Why Reports of Serious Adverse Drug Events Continue to Grow
In this QuarterWatch™ report we analyze signals for duloxetine (CYMBALTA) and serious withdrawal symptoms; pioglitazone (ACTOS) and reported bladder cancer; aliskiren (TEKTURNA) and angioedema, and rivaroxaban (XARELTO) and thromboembolic events.
The last four years have seen a 90% increase in the number of serious adverse drug event reports received by the Food and Drug Administration (FDA). Investigating the reasons for the four-year trend, we concluded that they could be divided into three groups. Reports for new drugs not widely used in 2008 accounted for 23% of the growth; increasing reports for drugs seen in all four years accounted for 40%. The substantial remainder (37%) was due to special circumstances involving a few suspect drugs that resulted in greatly increased numbers of reports. We examine the reasons for the increase in detail in the full report.

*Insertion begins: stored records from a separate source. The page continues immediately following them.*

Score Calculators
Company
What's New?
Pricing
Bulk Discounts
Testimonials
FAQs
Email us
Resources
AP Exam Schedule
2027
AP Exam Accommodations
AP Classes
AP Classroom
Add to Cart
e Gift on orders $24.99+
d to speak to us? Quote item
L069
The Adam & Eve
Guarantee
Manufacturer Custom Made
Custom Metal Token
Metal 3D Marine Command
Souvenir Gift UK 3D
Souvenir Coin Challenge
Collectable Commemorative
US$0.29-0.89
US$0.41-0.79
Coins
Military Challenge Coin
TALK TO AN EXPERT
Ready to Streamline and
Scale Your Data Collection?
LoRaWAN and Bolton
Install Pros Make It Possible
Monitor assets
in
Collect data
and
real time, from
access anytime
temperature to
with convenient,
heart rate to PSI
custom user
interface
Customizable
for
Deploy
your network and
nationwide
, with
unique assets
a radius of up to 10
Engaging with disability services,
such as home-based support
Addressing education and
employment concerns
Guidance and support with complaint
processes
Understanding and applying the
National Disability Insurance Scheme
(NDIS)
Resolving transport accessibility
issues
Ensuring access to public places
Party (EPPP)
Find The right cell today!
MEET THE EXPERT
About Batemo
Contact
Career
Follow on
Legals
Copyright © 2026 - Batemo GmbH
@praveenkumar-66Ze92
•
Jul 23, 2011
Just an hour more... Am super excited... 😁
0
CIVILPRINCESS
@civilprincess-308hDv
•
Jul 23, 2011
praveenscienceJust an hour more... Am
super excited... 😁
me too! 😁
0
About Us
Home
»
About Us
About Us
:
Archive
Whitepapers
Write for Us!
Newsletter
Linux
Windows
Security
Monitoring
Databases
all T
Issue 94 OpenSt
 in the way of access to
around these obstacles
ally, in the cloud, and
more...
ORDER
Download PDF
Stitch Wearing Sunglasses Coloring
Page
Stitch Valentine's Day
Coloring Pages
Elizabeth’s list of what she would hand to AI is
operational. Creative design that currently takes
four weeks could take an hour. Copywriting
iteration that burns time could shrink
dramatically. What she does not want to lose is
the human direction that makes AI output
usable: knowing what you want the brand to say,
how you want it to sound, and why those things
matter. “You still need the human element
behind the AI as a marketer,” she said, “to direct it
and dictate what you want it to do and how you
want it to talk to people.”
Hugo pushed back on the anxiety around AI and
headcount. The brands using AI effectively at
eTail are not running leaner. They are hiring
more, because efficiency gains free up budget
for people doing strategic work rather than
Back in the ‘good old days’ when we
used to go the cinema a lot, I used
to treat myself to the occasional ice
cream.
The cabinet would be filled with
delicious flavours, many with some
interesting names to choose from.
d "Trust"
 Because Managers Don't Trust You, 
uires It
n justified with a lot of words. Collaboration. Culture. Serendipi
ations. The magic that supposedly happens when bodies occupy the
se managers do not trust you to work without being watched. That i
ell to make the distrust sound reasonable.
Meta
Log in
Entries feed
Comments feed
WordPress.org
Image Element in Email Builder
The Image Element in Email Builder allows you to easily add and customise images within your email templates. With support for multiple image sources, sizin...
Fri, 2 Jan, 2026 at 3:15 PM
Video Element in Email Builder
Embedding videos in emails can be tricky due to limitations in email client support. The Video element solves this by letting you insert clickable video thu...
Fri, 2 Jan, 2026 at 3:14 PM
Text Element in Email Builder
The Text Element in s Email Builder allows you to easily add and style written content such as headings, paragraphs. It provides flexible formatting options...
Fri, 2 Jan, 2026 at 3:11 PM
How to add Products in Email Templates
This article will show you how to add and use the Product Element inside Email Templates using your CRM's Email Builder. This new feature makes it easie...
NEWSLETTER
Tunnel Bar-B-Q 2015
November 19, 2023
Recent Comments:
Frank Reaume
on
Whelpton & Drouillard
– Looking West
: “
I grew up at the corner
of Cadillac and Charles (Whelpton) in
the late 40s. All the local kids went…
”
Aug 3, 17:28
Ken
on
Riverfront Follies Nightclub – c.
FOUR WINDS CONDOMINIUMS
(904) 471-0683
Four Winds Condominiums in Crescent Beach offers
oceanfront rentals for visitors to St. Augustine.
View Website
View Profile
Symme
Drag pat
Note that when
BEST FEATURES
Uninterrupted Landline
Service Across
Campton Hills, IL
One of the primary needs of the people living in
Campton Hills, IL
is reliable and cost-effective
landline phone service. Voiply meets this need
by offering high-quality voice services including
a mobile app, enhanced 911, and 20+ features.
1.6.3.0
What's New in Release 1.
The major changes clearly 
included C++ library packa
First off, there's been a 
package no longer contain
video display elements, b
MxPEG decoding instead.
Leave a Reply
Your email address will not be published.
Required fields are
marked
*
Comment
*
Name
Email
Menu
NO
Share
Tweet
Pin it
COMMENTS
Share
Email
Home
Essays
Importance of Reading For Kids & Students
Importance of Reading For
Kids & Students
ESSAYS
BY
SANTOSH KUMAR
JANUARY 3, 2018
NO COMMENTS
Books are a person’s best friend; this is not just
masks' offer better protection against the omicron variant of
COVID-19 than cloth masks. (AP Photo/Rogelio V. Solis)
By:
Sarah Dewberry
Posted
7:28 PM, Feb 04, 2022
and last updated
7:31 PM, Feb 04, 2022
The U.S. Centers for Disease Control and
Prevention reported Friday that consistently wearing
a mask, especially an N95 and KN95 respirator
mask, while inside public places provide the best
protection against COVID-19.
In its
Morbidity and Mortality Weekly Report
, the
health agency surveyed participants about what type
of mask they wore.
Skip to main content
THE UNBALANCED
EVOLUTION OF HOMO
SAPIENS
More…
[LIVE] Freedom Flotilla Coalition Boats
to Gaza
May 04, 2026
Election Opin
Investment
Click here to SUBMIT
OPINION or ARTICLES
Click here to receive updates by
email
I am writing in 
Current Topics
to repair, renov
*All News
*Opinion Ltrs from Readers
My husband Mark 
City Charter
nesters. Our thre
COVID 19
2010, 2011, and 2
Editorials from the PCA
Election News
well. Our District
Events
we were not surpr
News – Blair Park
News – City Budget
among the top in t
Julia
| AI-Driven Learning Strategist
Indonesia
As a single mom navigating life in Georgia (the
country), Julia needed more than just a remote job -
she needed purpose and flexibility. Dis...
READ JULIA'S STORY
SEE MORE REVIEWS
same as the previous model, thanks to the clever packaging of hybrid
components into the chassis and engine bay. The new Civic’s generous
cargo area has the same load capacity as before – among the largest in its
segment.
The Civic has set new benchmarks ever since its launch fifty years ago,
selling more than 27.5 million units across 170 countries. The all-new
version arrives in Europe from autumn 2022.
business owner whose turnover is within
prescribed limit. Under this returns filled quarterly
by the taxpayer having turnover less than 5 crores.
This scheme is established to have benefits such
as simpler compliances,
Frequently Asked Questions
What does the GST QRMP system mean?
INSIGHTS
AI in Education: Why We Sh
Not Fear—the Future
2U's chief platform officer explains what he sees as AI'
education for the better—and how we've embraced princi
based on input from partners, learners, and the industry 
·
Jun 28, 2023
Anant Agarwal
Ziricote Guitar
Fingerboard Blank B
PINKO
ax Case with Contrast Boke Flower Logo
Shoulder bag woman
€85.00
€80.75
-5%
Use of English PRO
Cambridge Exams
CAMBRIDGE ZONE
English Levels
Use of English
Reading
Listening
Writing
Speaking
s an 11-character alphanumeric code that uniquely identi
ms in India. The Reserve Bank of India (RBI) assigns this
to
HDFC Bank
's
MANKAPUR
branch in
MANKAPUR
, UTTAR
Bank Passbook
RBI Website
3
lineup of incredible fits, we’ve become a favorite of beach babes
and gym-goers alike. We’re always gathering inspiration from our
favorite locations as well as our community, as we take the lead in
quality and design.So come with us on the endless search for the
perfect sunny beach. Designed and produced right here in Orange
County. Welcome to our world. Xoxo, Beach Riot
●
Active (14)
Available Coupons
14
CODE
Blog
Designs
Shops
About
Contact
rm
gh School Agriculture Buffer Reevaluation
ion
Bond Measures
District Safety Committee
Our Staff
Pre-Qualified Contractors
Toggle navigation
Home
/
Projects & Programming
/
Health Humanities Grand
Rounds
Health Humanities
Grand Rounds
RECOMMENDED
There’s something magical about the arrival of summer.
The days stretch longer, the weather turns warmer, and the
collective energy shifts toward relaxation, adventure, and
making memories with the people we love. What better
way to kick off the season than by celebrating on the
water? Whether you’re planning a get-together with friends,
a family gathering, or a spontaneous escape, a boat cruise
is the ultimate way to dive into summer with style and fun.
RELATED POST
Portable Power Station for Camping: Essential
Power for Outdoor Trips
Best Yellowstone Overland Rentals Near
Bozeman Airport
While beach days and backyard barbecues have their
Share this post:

QuarterWatch™ is an independent publication of the Institute for Safe Medication Practices (ISMP). We analyze computer excerpts from the US Food and Drug Administration (FDA) Adverse Event Reporting System (FAERS). These reports (best known as MedWatch reports) are a cornerstone of the nation’s system for monitoring the safety of prescription drugs after FDA marketing approval.